All of lore.kernel.org
 help / color / mirror / Atom feed
From: Filipe Manana <fdmanana@kernel.org>
To: Qu Wenruo <wqu@suse.com>
Cc: linux-btrfs@vger.kernel.org
Subject: Re: [PATCH v2] btrfs: prevent metadata flush from being interrupted for del_balance_item()
Date: Thu, 17 Aug 2023 08:50:28 +0100	[thread overview]
Message-ID: <ZN3RRO83qL6UDay2@debian0.Home> (raw)

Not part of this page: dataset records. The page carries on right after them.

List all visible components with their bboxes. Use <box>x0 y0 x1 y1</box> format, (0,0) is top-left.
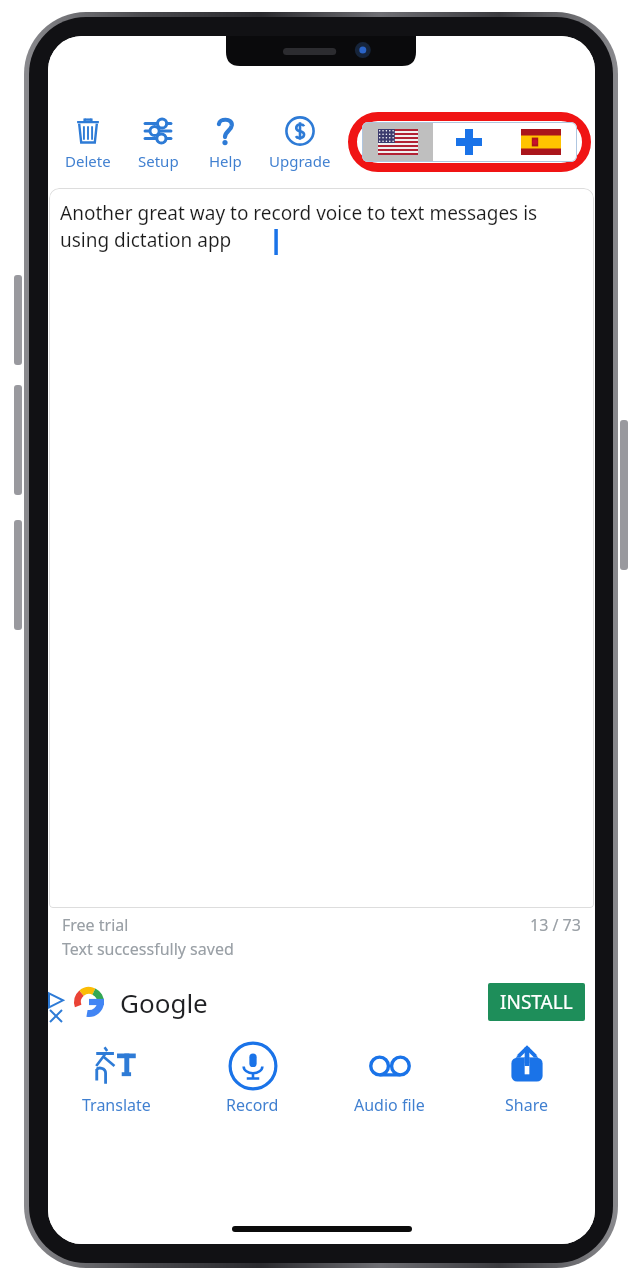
button[interactable]: Record <box>184 1030 321 1126</box>
staticText: INSTALL <box>500 989 573 1015</box>
staticText: Audio file <box>354 1094 425 1116</box>
staticText: Free trial <box>62 914 129 936</box>
staticText: Google <box>120 985 208 1020</box>
staticText: Share <box>505 1094 548 1116</box>
staticText: Translate <box>82 1094 151 1116</box>
button[interactable]: INSTALL <box>488 983 585 1021</box>
staticText: Upgrade <box>269 151 331 171</box>
button[interactable]: Upgrade <box>256 102 344 182</box>
staticText: Delete <box>65 151 111 171</box>
staticText: Text successfully saved <box>62 938 234 960</box>
button[interactable]: Delete <box>54 102 122 182</box>
staticText: Setup <box>138 151 179 171</box>
staticText: Record <box>226 1094 279 1116</box>
staticText: 13 / 73 <box>530 914 581 936</box>
button[interactable]: Translate <box>48 1030 184 1126</box>
button[interactable]: Audio file <box>321 1030 458 1126</box>
button[interactable]: Google <box>48 974 595 1030</box>
staticText: Another great way to record voice to tex… <box>60 200 586 253</box>
button[interactable]: Help <box>194 102 256 182</box>
staticText: Help <box>209 151 242 171</box>
button[interactable]: Share <box>458 1030 595 1126</box>
button[interactable] <box>348 104 591 180</box>
button[interactable]: Setup <box>122 102 194 182</box>
button[interactable]: Another great way to record voice to tex… <box>49 188 594 908</box>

In-Reply-To: <dfcb047887dbec9f252835fce458564f991fcd02.1692252334.git.wqu@suse.com>

On Thu, Aug 17, 2023 at 02:06:24PM +0800, Qu Wenruo wrote:
> [BUG]
> 
> There is an internal bug report that there are only 3 lines of btrfs
> errors, then btrfs falls read-only:
> 
>  [358958.022131] BTRFS info (device dm-9): balance: canceled
>  [358958.022148] BTRFS: error (device dm-9) in __cancel_balance:4014: errno=-4 unknown
>  [358958.022150] BTRFS info (device dm-9): forced readonly
> 
> [CAUSE]
> The error number -4 is -EINTR, and according to the code line (although
> backported kernel, the code is still relevant upstream), it's the
> btrfs_handle_fs_error() call inside reset_balance_state().
> 
> This can happen when we try to start a transaction which requires
> metadata flushing.
> 
> This metadata flushing can be interrupted by signal, thus it can return
> -EINTR.
> 
> For our case, the -EINTR is deadly because we are unable to handle the
> interrupted metadata flushing at this timing, and would immediately mark
> the fs read-only in the following call chain:
> 
> reset_balance_state()
> |- del_balance_item()
> |  `- btrfs_start_transation_fallback_global_rsv()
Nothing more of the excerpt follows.